Parisi German I, Weber Cornelius, Wermter Stefan
Department of Informatics, Knowledge Technology Institute, University of Hamburg Hamburg, Germany.
Front Neurorobot. 2015 Jun 9;9:3. doi: 10.3389/fnbot.2015.00003. eCollection 2015.
The visual recognition of complex, articulated human movements is fundamental for a wide range of artificial systems oriented toward human-robot communication, action classification, and action-driven perception. These challenging tasks may generally involve the processing of a huge amount of visual information and learning-based mechanisms for generalizing a set of training actions and classifying new samples. To operate in natural environments, a crucial property is the efficient and robust recognition of actions, also under noisy conditions caused by, for instance, systematic sensor errors and temporarily occluded persons. Studies of the mammalian visual system and its outperforming ability to process biological motion information suggest separate neural pathways for the distinct processing of pose and motion features at multiple levels and the subsequent integration of these visual cues for action perception.

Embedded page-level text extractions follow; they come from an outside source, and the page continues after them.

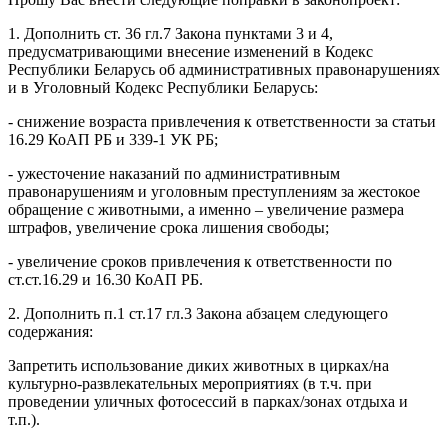
1. Дополнить ст. 36 гл.7 Закона пунктами 3 и 4,
предусматривающими внесение изменений в Кодекс
Республики Беларусь об административных правонарушениях
и в Уголовный Кодекс Республики Беларусь:
- снижение возраста привлечения к ответственности за статьи
16.29 КоАП РБ и 339-1 УК РБ;
- ужесточение наказаний по административным
правонарушениям и уголовным преступлениям за жестокое
обращение с животными, а именно – увеличение размера
штрафов, увеличение срока лишения свободы;
- увеличение сроков привлечения к ответственности по
ст.ст.16.29 и 16.30 КоАП РБ.
2. Дополнить п.1 ст.17 гл.3 Закона абзацем следующего
содержания:
Запретить использование диких животных в цирках/на
культурно-развлекательных мероприятиях (в т.ч. при
проведении уличных фотосессий в парках/зонах отдыха и
т.п.).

We present a neurobiologically-motivated approach to achieve noise-tolerant action recognition in real time. Our model consists of self-organizing Growing When Required (GWR) networks that obtain progressively generalized representations of sensory inputs and learn inherent spatio-temporal dependencies. During the training, the GWR networks dynamically change their topological structure to better match the input space. We first extract pose and motion features from video sequences and then cluster actions in terms of prototypical pose-motion trajectories. Multi-cue trajectories from matching action frames are subsequently combined to provide action dynamics in the joint feature space. Reported experiments show that our approach outperforms previous results on a dataset of full-body actions captured with a depth sensor, and ranks among the best results for a public benchmark of domestic daily actions.

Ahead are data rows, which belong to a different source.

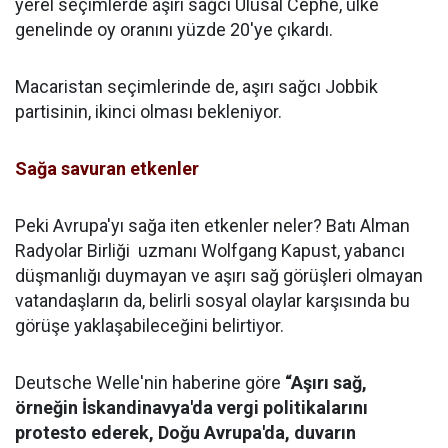
yerel seçimlerde aşırı sağcı Ulusal Cephe, ülke
genelinde oy oranını yüzde 20'ye çıkardı.
Macaristan seçimlerinde de, aşırı sağcı Jobbik
partisinin, ikinci olması bekleniyor.
Sağa savuran etkenler
Peki Avrupa'yı sağa iten etkenler neler? Batı Alman
Radyolar Birliği uzmanı Wolfgang Kapust, yabancı
düşmanlığı duymayan ve aşırı sağ görüşleri olmayan
vatandaşların da, belirli sosyal olaylar karşısında bu
görüşe yaklaşabileceğini belirtiyor.
Deutsche Welle'nin haberine göre
“Aşırı sağ,
örneğin İskandinavya'da vergi politikalarını
protesto ederek, Doğu Avrupa'da, duvarın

对于广泛的面向人机通信、动作分类和动作驱动感知的人工系统而言,对复杂、有关节的人体动作进行视觉识别至关重要。这些具有挑战性的任务通常可能涉及大量视觉信息的处理以及基于学习的机制,用于归纳一组训练动作并对新样本进行分类。为了在自然环境中运行,一个关键特性是在例如由系统传感器误差和人员临时遮挡等噪声条件下,也能高效且稳健地识别动作。对哺乳动物视觉系统及其处理生物运动信息的卓越能力的研究表明,存在单独的神经通路,用于在多个层面上对姿势和运动特征进行不同处理,并随后将这些视觉线索整合以进行动作感知。我们提出一种受神经生物学启发的方法,以实时实现耐噪声动作识别。我们的模型由自组织按需生长(GWR)网络组成,该网络获得感觉输入的逐步泛化表示并学习固有的时空依赖性。在训练期间,GWR网络动态改变其拓扑结构以更好地匹配输入空间。我们首先从视频序列中提取姿势和运动特征,然后根据典型的姿势 - 运动轨迹对动作进行聚类。随后将来自匹配动作帧的多线索轨迹进行组合,以在联合特征空间中提供动作动态。报告的实验表明,我们的方法在使用深度传感器捕获的全身动作数据集上优于先前的结果,并且在家庭日常动作的公共基准测试中名列前茅。